[Linux-cluster] qdisk WITHOUT fencing

Fri Jun 18 08:09:41 UTC 2010

Hi,

On Thu, Jun 17, 2010 at 05:58:44PM +0200,
jimbob palmer <jimbobpalmer at gmail.com> wrote:
> I have two data centers linked by physical fibre. Everything goes over
> this physical route: everything.
> 
> I would like to setup a high availability nfs server with drbd:
> * drbd to replicate storage
> * nfsd running
> * floating ip
> 
> If the physical link between the two data centers is lost, I would
> like the primary data center to win.

This is a real problem as described by other in ths thread, already. It isn't
that easy to resolve realiable with the current architecture.

In my opinion, a third independent location (i.e. third datacenter) with a
third node/quorum server would be a solution. But the problem to fence the
node persists if one Datacenter fails. However, as there would be
a majority, because the two other Datacenters are still alive, fencing could
be scripted to be not that strict... Of course, many scenarios are thinkable.

> I've setup a qdisk, and this works well: the node which can access the
> qdisk wins. i.e. the primary datacenter, which is the data center
> where the san holding the qdisk also lives, wins.

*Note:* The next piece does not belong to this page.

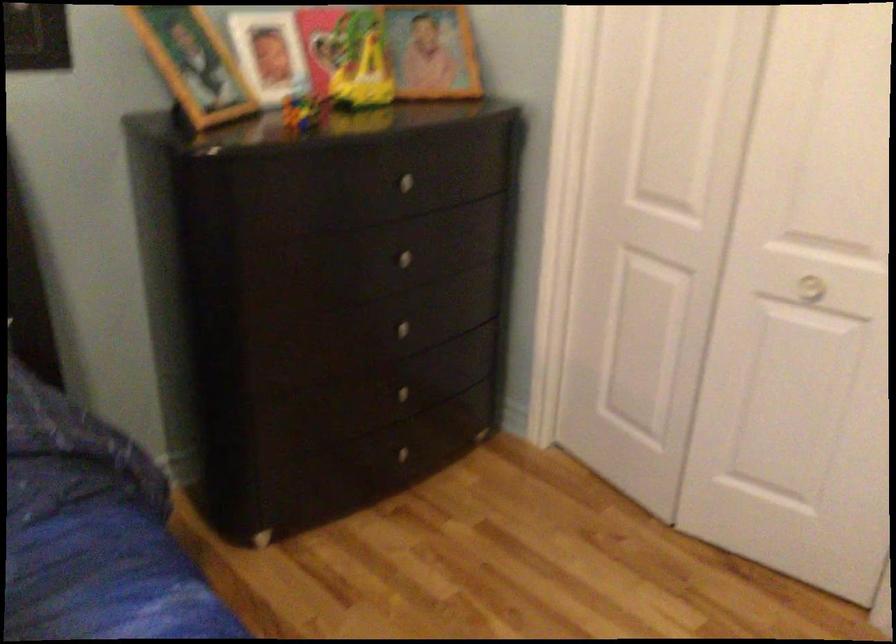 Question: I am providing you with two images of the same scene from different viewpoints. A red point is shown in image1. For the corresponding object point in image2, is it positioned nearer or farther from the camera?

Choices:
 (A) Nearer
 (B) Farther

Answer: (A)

fenced creates a FIFO, if it was not able to fence the failed node. In RHCS it
will be created in /var/run/cluster/fenced_override. You can override fencing
by using this FIFO.

You can use fence_ack_manual to "ack" fencing by using the FIFO in case fenced
is not able to fence successfully. I. e.

    fence_ack_manual -eOn <name of failed node>

After this, the remaining node will continue its work. You might be able to
put this in some scripting logic.

Of course, this will not solve the entire problem and you will have the risk
to have a split-brain in the end.

Regards,
Volker